Please print the listing that follows word for word, but skip any pictures it holds.
▬▬▬▬▬▬▬▬▬▬
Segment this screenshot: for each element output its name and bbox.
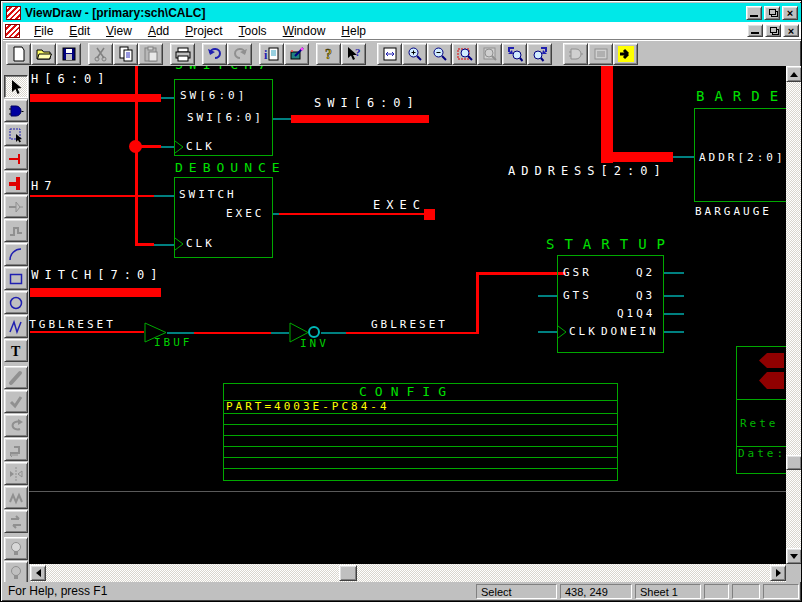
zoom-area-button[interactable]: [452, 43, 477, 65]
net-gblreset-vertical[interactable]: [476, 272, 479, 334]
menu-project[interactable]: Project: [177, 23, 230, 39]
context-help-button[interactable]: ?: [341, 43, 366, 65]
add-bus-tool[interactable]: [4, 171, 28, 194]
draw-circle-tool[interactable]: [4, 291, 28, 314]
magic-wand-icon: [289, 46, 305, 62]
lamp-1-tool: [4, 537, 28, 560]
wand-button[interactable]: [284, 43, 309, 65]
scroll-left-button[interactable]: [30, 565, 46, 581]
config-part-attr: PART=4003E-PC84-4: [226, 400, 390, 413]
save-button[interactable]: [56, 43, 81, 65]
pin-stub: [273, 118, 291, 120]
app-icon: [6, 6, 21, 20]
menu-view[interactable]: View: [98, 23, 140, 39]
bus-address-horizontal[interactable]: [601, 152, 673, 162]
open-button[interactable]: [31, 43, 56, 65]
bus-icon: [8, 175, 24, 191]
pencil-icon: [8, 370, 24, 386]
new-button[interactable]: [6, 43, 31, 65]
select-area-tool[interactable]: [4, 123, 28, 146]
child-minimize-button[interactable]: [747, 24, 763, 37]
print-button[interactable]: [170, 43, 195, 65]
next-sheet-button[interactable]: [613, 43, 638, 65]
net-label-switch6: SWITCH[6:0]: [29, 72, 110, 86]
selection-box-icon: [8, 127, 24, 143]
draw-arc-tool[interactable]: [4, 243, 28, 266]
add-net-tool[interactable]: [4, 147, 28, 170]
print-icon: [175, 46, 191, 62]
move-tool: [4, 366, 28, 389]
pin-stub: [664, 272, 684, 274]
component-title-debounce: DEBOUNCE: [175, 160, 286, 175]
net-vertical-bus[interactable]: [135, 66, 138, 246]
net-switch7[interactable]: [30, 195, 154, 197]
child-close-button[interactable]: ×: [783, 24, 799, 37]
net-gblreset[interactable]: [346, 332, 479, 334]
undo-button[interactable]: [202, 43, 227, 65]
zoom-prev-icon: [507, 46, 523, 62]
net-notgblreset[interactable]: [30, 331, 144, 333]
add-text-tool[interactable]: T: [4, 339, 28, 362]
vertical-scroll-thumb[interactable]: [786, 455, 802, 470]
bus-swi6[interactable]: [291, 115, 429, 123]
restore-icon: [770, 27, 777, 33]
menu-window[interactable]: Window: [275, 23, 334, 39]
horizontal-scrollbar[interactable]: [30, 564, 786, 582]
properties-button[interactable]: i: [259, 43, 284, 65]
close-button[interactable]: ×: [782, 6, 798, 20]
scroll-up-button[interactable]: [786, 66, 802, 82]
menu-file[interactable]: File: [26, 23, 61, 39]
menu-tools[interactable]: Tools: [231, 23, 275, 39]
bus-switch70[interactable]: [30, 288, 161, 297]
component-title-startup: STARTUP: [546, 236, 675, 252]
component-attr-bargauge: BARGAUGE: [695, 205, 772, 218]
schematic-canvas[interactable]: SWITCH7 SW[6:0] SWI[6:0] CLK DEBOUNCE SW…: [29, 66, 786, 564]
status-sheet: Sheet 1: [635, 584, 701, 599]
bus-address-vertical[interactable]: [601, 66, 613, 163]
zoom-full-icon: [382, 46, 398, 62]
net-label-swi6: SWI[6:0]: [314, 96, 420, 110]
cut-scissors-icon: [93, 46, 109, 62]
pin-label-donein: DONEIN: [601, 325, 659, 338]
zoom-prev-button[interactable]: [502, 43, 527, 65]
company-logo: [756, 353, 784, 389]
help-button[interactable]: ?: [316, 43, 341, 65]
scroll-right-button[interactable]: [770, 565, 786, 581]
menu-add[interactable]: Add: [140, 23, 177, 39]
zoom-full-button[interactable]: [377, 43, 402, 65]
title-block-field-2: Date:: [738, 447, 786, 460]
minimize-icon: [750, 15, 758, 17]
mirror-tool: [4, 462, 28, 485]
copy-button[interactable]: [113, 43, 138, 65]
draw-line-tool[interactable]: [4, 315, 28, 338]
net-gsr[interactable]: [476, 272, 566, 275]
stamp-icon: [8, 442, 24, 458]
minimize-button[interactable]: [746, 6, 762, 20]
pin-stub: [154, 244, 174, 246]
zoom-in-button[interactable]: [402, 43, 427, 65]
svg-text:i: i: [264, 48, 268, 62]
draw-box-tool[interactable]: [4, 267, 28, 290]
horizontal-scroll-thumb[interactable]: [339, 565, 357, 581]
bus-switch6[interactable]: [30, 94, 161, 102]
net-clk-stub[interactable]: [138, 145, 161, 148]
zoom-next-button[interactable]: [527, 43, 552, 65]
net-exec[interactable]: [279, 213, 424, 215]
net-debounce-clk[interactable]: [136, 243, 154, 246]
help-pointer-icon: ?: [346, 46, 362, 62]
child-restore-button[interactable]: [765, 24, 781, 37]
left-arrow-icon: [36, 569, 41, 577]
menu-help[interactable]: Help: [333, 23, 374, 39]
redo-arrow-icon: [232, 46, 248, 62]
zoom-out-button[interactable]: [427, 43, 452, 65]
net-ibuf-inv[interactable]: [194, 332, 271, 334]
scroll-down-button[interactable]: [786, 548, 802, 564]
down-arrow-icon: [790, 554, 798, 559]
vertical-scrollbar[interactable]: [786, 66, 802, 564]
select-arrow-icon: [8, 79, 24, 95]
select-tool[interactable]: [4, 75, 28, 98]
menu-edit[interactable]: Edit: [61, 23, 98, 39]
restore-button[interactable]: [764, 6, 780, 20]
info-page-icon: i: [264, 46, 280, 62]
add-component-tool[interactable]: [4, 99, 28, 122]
▬▬▬▬▬▬▬▬▬▬
Answer area
Segment this screenshot: for each element output its name and bbox.
zoom-area-button[interactable]: [452, 43, 477, 65]
net-gblreset-vertical[interactable]: [476, 272, 479, 334]
menu-project[interactable]: Project: [177, 23, 230, 39]
context-help-button[interactable]: ?: [341, 43, 366, 65]
add-bus-tool[interactable]: [4, 171, 28, 194]
draw-circle-tool[interactable]: [4, 291, 28, 314]
magic-wand-icon: [289, 46, 305, 62]
lamp-1-tool: [4, 537, 28, 560]
wand-button[interactable]: [284, 43, 309, 65]
scroll-left-button[interactable]: [30, 565, 46, 581]
config-part-attr: PART=4003E-PC84-4: [226, 400, 390, 413]
save-button[interactable]: [56, 43, 81, 65]
pin-stub: [273, 118, 291, 120]
app-icon: [6, 6, 21, 20]
menu-view[interactable]: View: [98, 23, 140, 39]
bus-address-horizontal[interactable]: [601, 152, 673, 162]
open-button[interactable]: [31, 43, 56, 65]
bus-icon: [8, 175, 24, 191]
pencil-icon: [8, 370, 24, 386]
new-button[interactable]: [6, 43, 31, 65]
select-area-tool[interactable]: [4, 123, 28, 146]
child-minimize-button[interactable]: [747, 24, 763, 37]
print-button[interactable]: [170, 43, 195, 65]
next-sheet-button[interactable]: [613, 43, 638, 65]
net-label-switch6: SWITCH[6:0]: [29, 72, 110, 86]
selection-box-icon: [8, 127, 24, 143]
draw-arc-tool[interactable]: [4, 243, 28, 266]
add-net-tool[interactable]: [4, 147, 28, 170]
print-icon: [175, 46, 191, 62]
move-tool: [4, 366, 28, 389]
pin-stub: [664, 272, 684, 274]
component-title-debounce: DEBOUNCE: [175, 160, 286, 175]
net-vertical-bus[interactable]: [135, 66, 138, 246]
net-switch7[interactable]: [30, 195, 154, 197]
child-close-button[interactable]: ×: [783, 24, 799, 37]
net-gblreset[interactable]: [346, 332, 479, 334]
undo-button[interactable]: [202, 43, 227, 65]
zoom-prev-icon: [507, 46, 523, 62]
net-notgblreset[interactable]: [30, 331, 144, 333]
add-text-tool[interactable]: T: [4, 339, 28, 362]
vertical-scroll-thumb[interactable]: [786, 455, 802, 470]
bus-swi6[interactable]: [291, 115, 429, 123]
restore-icon: [770, 27, 777, 33]
menu-window[interactable]: Window: [275, 23, 334, 39]
horizontal-scrollbar[interactable]: [30, 564, 786, 582]
properties-button[interactable]: i: [259, 43, 284, 65]
close-button[interactable]: ×: [782, 6, 798, 20]
scroll-up-button[interactable]: [786, 66, 802, 82]
menu-file[interactable]: File: [26, 23, 61, 39]
menu-tools[interactable]: Tools: [231, 23, 275, 39]
bus-switch70[interactable]: [30, 288, 161, 297]
component-title-startup: STARTUP: [546, 236, 675, 252]
component-attr-bargauge: BARGAUGE: [695, 205, 772, 218]
schematic-canvas[interactable]: SWITCH7 SW[6:0] SWI[6:0] CLK DEBOUNCE SW…: [29, 66, 786, 564]
status-sheet: Sheet 1: [635, 584, 701, 599]
bus-address-vertical[interactable]: [601, 66, 613, 163]
zoom-full-icon: [382, 46, 398, 62]
net-label-swi6: SWI[6:0]: [314, 96, 420, 110]
cut-scissors-icon: [93, 46, 109, 62]
pin-label-donein: DONEIN: [601, 325, 659, 338]
zoom-prev-button[interactable]: [502, 43, 527, 65]
company-logo: [756, 353, 784, 389]
help-button[interactable]: ?: [316, 43, 341, 65]
scroll-right-button[interactable]: [770, 565, 786, 581]
menu-add[interactable]: Add: [140, 23, 177, 39]
zoom-full-button[interactable]: [377, 43, 402, 65]
title-block-field-2: Date:: [738, 447, 786, 460]
minimize-icon: [750, 15, 758, 17]
mirror-tool: [4, 462, 28, 485]
copy-button[interactable]: [113, 43, 138, 65]
draw-line-tool[interactable]: [4, 315, 28, 338]
net-gsr[interactable]: [476, 272, 566, 275]
stamp-icon: [8, 442, 24, 458]
minimize-button[interactable]: [746, 6, 762, 20]
pin-stub: [154, 244, 174, 246]
zoom-in-button[interactable]: [402, 43, 427, 65]
svg-text:i: i: [264, 48, 268, 62]
draw-box-tool[interactable]: [4, 267, 28, 290]
horizontal-scroll-thumb[interactable]: [339, 565, 357, 581]
bus-switch6[interactable]: [30, 94, 161, 102]
net-clk-stub[interactable]: [138, 145, 161, 148]
zoom-next-button[interactable]: [527, 43, 552, 65]
net-exec[interactable]: [279, 213, 424, 215]
net-debounce-clk[interactable]: [136, 243, 154, 246]
help-pointer-icon: ?: [346, 46, 362, 62]
child-restore-button[interactable]: [765, 24, 781, 37]
left-arrow-icon: [36, 569, 41, 577]
menu-help[interactable]: Help: [333, 23, 374, 39]
redo-arrow-icon: [232, 46, 248, 62]
zoom-out-button[interactable]: [427, 43, 452, 65]
net-ibuf-inv[interactable]: [194, 332, 271, 334]
scroll-down-button[interactable]: [786, 548, 802, 564]
down-arrow-icon: [790, 554, 798, 559]
vertical-scrollbar[interactable]: [786, 66, 802, 564]
select-arrow-icon: [8, 79, 24, 95]
select-tool[interactable]: [4, 75, 28, 98]
menu-edit[interactable]: Edit: [61, 23, 98, 39]
restore-button[interactable]: [764, 6, 780, 20]
info-page-icon: i: [264, 46, 280, 62]
add-component-tool[interactable]: [4, 99, 28, 122]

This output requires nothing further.